Students may receive concurrent graduate degrees in Architecture-Resilient Urban Design or Landscape Architecture-Resilient Urban design. In order to receive concurrent graduate degrees, you must apply to both programs and be accepted by both programs (Architecture or Landscape Architecture and Resilient Urban Design). Enrollment in a dual degree track is subject to approval of the university’s Graduate School. Refer to the Graduate School Dual Degree policy for more details.

Students Without Prior Design Training

Applicants without prior design training are strongly encouraged to apply. If admitted, those students are required to complete an additional three-credit course during the fall.

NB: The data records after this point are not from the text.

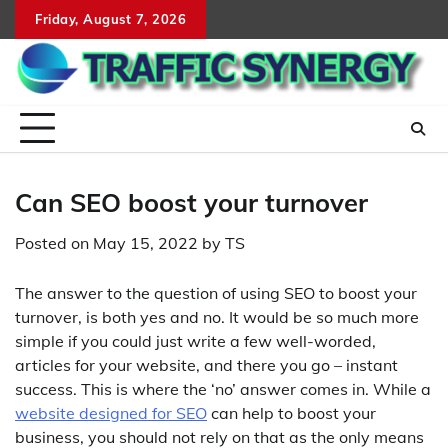
Skip
Friday, August 7, 2026
to
content
Can SEO boost your turnover
Posted on
May 15, 2022
by
TS
The answer to the question of using SEO to boost your
turnover, is both yes and no. It would be so much more
simple if you could just write a few well-worded,
articles for your website, and there you go – instant
success. This is where the ‘no’ answer comes in. While a
website designed for SEO
can help to boost your
business, you should not rely on that as the only means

Summary of Degree Requirements


The typical course of study for the MRUD program is three semesters, full-time for a total of 36 credit hours (students without a design-related undergraduate degree are required to take a total of 39 credit hours). New students may matriculate only in the Fall term.

Core Coursework


Each of the three required semesters includes a six-credit Urban Design Studio, a three-credit Urban Design Theory course, and a three-credit Visualization/Communication/Implementation practicum course. The combination of design exercises, theory, field studies, and engagement with practitioners and communities maintains a fluid dialog between theoretical knowledge, practice, and implementation. Throughout the plan of study, coursework emphasizes the four-part City Resilience Framework (http://www.cityresilienceindex.org/ Arup 2015), which includes health and wellbeing; infrastructure and environment; economy and society; and leadership and strategy, as these influence urban design decision-making.

Fall Term (12-15 credits)

*only required for students without prior design training

Spring Term (12 credits)
Summer Term (12 credits)

Outcomes, Learning Objectives, and Graduation Requirements


Outcomes

The MRUD course of study prepares students to work as professionals in both the private and public sectors. Graduates of the program go on to work for city or county planning offices, non-profits in the community development or environmental sectors, or for architecture, landscape architecture or urban design firms in the private sector.

Some key learning outcomes include:

  • Developing professional and clear presentation visuals that stand on their own
  • Developing professional, clear and concise verbal presentation skills.
  • Understanding the current urban design and development practices around the globe and applying those lessons in urban contexts through studio projects.
  • Understanding the key components of urban design and applying them to real-world scenarios.
  • Creating contextually relevant design approaches that embrace adaptability, dynamic processes, and change over time.
  • Demonstrating the ability to engage in research-based design.
  • Understanding community-based and participatory processes and the relationship between environmental justice, social justice and urban design.